Up to half of patients with head and neck cancer will experience tumour recurrence
Up to half of patients who suffer from head and neck cancer will experience tumour recurrence or new tumours.
This is according to a new study carried out by the University of Michigan.
The research team discovered a mechanism where head and neck cancer cells hijack nearby healthy tissue.
Principal investigator Nisha D’Silva said the team looked at the mechanism as a specific gene – DMBT1 – appeared on a screen of genes that are silenced during oral cancer.
When DMBT1 was quashed in head and neck cancer cells, it sparked aggressive invasion and metastasis in laboratory studies. It was also associated with metastasis in patients.
In addition, they also discovered that two proteins secreted by the cancer cells suppress DMBT1 in healthy tissue nearby. This encourages small clusters of cancer cells to invade.
The mechanism was looked at in chick embryos, mice and cultures of human cancer cells.
‘The importance of this paper is that loss of DMBT1 in cancer cells and adjacent normal tissue benefits cancer cells,’ she said.
‘It allows them to travel in tiny groups away from the main tumour.
‘That is why cancer cells enlist the help of the adjacent tissue. Finding ways to interrupt this communication and also enhance DMBT1 expression could help improve outcome.’
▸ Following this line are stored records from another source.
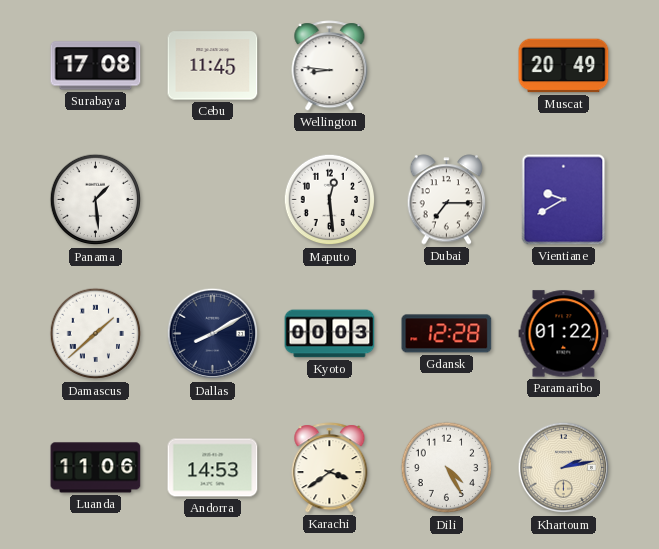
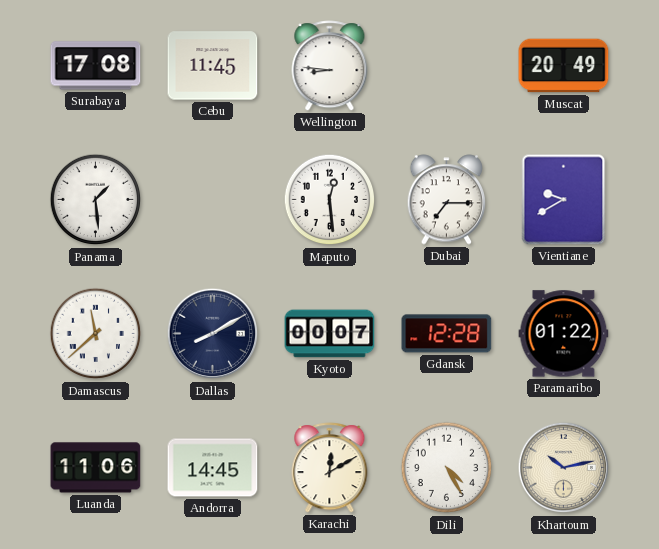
Damascus: 1:38 -> 11:38
Kyoto: 00:03 -> 00:07
Andorra: 14:53 -> 14:45
Karachi: 3:39 -> 12:10
Khartoum: 2:13 -> 10:13
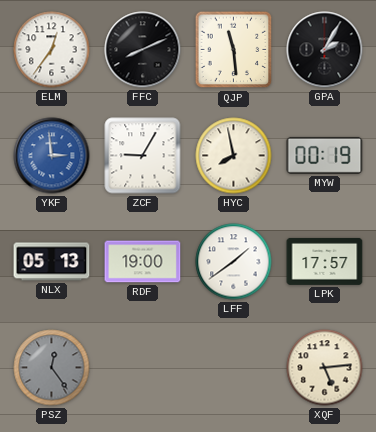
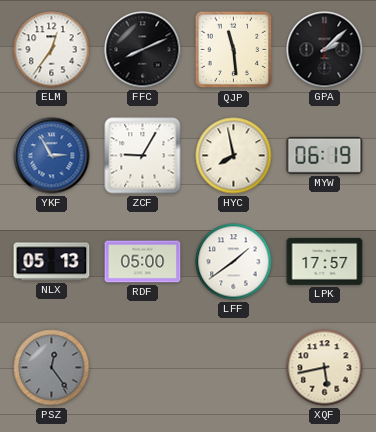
GPA: 2:05 -> 2:08
YKF: 2:59 -> 2:55
MYW: 00:19 -> 06:19
RDF: 19:00 -> 05:00
XQF: 5:14 -> 5:43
Implications for other cancers
She added that the findings – published in the Journal of Experimental Medicine – could open possibilities for new treatments that target proteins in cancer cells that regulate DMBT1.
In turn, this could also have implications for other cancers in which the expression of DMBT1 is altered.
Statistics reveal head and neck cancer is the sixth most common cancer in the world, with 600,000 new cases annually.